The John Magee collection is made up of correspondence, financial records, and legal documents related to Magee, a United States representative from Bath, New York, and later Watkins, New York. The material primarily pertains to his business interests and to contemporary politics.
The Correspondence series contains around 200 incoming letters to John Magee from 1824 to 1867. Some of the earliest correspondence regards political issues, including a series of letters about a proposed post office in Lodi, New York, in 1830. Congressman Edward Howell wrote to Magee about national politics and James K. Polk after Magee's return to New York in the early 1830s. Some of the later letters (1850s) respect New York State political issues. One writer, George F. Freer, speculated on the economic effects of a "threatened war with England" (June 1, 1858).
The majority of Magee's correspondents discussed business and financial affairs, including Magee's involvement with railroad construction in New York and Michigan, and interests in lumbering, milling, and banking. The bulk of the correspondence ends in 1859, and is followed by a group of 4 letters to Magee dated in 1867.
The Documents series is comprised of around 140 manuscript and partially printed legal and financial documents related to John Magee, the Watkins family of Naples, New York, and other residents of the Finger Lakes region. Many of the earliest items (1820s) pertain to Magee's duties as Steuben County sheriff. Other materials include a business partnership agreement, deeds for lands in New York, a list of proposed stagecoach lines, a document regarding the purchase of a steamboat, and items related to railroad companies in New York and Michigan.

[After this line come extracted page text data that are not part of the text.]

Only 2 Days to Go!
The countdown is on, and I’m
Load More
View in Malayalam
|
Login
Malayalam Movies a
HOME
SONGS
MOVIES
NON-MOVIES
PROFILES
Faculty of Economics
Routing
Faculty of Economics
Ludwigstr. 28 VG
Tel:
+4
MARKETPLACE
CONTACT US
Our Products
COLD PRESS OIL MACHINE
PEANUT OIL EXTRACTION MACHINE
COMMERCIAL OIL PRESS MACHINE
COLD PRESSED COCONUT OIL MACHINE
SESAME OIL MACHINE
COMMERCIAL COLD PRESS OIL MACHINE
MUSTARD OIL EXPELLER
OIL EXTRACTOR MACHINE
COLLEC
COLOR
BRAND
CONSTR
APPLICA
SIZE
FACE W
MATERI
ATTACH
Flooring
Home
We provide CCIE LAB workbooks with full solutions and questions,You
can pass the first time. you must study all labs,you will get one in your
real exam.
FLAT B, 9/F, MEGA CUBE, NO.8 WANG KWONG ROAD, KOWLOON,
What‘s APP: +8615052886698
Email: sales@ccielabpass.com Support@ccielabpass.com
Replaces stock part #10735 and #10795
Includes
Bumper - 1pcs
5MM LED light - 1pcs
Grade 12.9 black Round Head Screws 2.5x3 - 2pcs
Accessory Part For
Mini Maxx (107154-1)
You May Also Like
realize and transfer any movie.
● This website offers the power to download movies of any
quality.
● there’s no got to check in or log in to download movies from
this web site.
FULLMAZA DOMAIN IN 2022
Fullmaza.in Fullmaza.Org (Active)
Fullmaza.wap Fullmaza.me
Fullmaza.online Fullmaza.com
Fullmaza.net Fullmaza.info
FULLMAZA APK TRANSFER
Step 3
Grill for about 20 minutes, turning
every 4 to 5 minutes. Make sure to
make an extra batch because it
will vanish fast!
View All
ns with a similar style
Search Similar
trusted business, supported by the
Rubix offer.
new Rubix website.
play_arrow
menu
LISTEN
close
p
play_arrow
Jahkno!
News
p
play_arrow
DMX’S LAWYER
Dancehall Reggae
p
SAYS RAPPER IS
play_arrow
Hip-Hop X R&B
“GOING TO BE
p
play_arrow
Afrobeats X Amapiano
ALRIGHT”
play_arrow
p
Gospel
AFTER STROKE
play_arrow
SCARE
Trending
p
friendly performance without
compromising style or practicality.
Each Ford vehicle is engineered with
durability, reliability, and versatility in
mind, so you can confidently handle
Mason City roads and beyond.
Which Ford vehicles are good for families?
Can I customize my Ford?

John Magee was born near Easton, Pennsylvania, on September 3, 1794, the son of Irish immigrants Henry Magee and Sarah Mulholland. John Magee served in the United States Army during the War of 1812, and he was imprisoned by the British on two occasions. He moved to Bath, New York, after the war, where he became constable (1818-1820) and Steuben County sheriff (1821-1826). Magee and his business partners established stage lines connecting Steuben County to surrounding areas and cities in New York and Pennsylvania. From 1827 to 1831, Magee was a Jacksonian Democrat in the United States House of Representatives. Following his congressional service, he returned to New York, where his business interests included banking (as first President of the Steuben County Bank), railroad construction, coal mining, and other industries. Magee and his first wife, Sarah McBurney (d. 1828), married in 1818 and had no children. In 1831, he married Arabella Stuart (d. 1864), and they had ten children. Magee lived in Watkins, New York (now Watkins Glen), after 1860, and he died there on April 5, 1868.